L’analyse de l’évolution des syndicats et des organisations politiques permet de saisir toute la complexité de rapports sociaux et les difficultés pour les travailleurs d’occuper une place significative. Notre analyse décrit aussi la place des diverses composantes nationales présentes dans le mouvement ouvrier montréalais. Nous insistons sur la place des travailleurs francophones et sur le rôle des travailleurs juifs jusqu’ici méconnu.
Nous subdivisons cette tranche historique en trois périodes qui recoupent des conjonctures spécifiques. Les années de l’immédiat après-guerre sont marquées par une très forte agitation ouvrière alors que de très nombreux ouvriers et ouvrières se dotent de syndicats et revendiquent de meilleures conditions de vie et de travail. Le syndicalisme international de métier voit sa prédominance contestée par le syndicalisme canadien et le syndicalisme révolutionnaire. À droite de l’échiquier syndical, le syndicalisme catholique s’installe définitivement au Québec et constitue une des caractéristiques majeures du mouvement ouvrier québécois. L’effervescence ouvrière ne débouche pas sur des organisations politiques fortes malgré l’existence d’un parti ouvrier qui obtient quelques gains électoraux alors que les organisations de gauche doivent se réorganiser, victimes notamment de la répression gouvernementale et patronale.
La crise, qui s’enclenche dès le milieu de 1920, affecte considérablement des organisations ouvrières lorsque le capitalisme tient à revenir aux situations qui prévalaient avant la guerre. Les organisations syndicales cherchent à résister à cette stratégie mais le nombre de syndicats décroît. Toutefois, cette baisse du membership syndical ne ramène pas le nombre de syndiqués au niveau de 1913 parce que, parmi les syndicats apparus dans la foulée de la révolte ouvrière, de nombreux syndicats résistent efficacement, dont des syndicats canadiens et des syndicats catholiques. La gauche se réorganise autour du Parti communiste canadien, creusant un fossé entre eux et le reste des militants ouvriers. Le Parti ouvrier du Canada entreprend sa lente marginalisation.
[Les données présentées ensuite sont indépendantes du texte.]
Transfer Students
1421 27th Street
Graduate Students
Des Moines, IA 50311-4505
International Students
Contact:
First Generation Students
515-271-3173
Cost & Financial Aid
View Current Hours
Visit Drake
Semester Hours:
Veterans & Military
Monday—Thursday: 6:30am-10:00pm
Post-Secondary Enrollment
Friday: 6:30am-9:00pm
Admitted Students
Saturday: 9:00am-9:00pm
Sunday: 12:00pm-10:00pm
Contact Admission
Au milieu de la décennie, profitant d’une reprise économique, le mouvement ouvrier se relève. Les syndicats se réorganisent, leur membership augmente et leurs revendications deviennent plus offensives montrant ainsi un regain de militantisme. Mais les divisions s’accentuent dans les rangs syndicaux alors que les syndicats canadiens et catholiques contestent de plus en plus le leadership occupé par les syndicats internationaux de métier. Au plan politique, le Parti communiste occupe pratiquement toute la place, les socio-démocrates se voyant relégués à quelques bastions.